_How to complete this task_
From the line containing "For every button, label, text, icon, or" down to the final entry below, restate each line word for word.
The data Block Start
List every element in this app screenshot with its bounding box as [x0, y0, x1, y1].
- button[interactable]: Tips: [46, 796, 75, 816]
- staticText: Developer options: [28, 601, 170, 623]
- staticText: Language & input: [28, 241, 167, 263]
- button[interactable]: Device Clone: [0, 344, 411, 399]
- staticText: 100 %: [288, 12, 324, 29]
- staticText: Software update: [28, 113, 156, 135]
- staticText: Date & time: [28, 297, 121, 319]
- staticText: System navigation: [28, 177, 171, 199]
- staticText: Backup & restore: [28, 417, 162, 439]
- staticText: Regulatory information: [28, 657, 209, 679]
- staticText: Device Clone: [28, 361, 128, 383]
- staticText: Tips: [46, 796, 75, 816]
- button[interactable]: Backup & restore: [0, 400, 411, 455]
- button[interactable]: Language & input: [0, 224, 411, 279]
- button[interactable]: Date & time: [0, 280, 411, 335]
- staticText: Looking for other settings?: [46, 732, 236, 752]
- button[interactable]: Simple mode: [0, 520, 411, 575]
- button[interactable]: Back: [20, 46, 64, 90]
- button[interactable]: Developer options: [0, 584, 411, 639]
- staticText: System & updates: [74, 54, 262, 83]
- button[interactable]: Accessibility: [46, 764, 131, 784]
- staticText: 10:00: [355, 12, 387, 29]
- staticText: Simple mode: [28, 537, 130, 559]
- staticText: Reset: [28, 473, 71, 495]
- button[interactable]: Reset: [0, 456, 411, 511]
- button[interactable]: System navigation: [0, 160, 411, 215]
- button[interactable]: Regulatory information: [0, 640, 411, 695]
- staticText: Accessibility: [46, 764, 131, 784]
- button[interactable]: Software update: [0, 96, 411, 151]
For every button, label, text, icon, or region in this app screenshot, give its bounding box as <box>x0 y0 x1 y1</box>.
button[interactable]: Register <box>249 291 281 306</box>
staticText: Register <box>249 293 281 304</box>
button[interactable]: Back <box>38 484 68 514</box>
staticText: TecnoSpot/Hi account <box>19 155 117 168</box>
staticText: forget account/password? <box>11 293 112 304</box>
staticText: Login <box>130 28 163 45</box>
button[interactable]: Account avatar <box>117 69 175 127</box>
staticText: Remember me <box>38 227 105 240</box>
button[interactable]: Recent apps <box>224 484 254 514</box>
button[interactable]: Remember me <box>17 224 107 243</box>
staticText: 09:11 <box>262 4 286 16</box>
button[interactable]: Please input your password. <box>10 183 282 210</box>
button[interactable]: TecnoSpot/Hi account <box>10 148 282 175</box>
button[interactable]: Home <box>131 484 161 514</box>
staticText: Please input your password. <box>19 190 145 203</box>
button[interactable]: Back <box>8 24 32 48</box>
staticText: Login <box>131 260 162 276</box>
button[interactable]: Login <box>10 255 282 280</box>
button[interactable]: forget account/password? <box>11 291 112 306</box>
The data Block End
_Your response_
For every button, label, text, icon, or region in this app screenshot, give its bounding box as <box>x0 y0 x1 y1</box>.
button[interactable]: Register <box>249 291 281 306</box>
staticText: Register <box>249 293 281 304</box>
button[interactable]: Back <box>38 484 68 514</box>
staticText: TecnoSpot/Hi account <box>19 155 117 168</box>
staticText: forget account/password? <box>11 293 112 304</box>
staticText: Login <box>130 28 163 45</box>
button[interactable]: Account avatar <box>117 69 175 127</box>
staticText: Remember me <box>38 227 105 240</box>
button[interactable]: Recent apps <box>224 484 254 514</box>
button[interactable]: Remember me <box>17 224 107 243</box>
staticText: 09:11 <box>262 4 286 16</box>
button[interactable]: Please input your password. <box>10 183 282 210</box>
button[interactable]: TecnoSpot/Hi account <box>10 148 282 175</box>
button[interactable]: Home <box>131 484 161 514</box>
staticText: Please input your password. <box>19 190 145 203</box>
button[interactable]: Back <box>8 24 32 48</box>
staticText: Login <box>131 260 162 276</box>
button[interactable]: Login <box>10 255 282 280</box>
button[interactable]: forget account/password? <box>11 291 112 306</box>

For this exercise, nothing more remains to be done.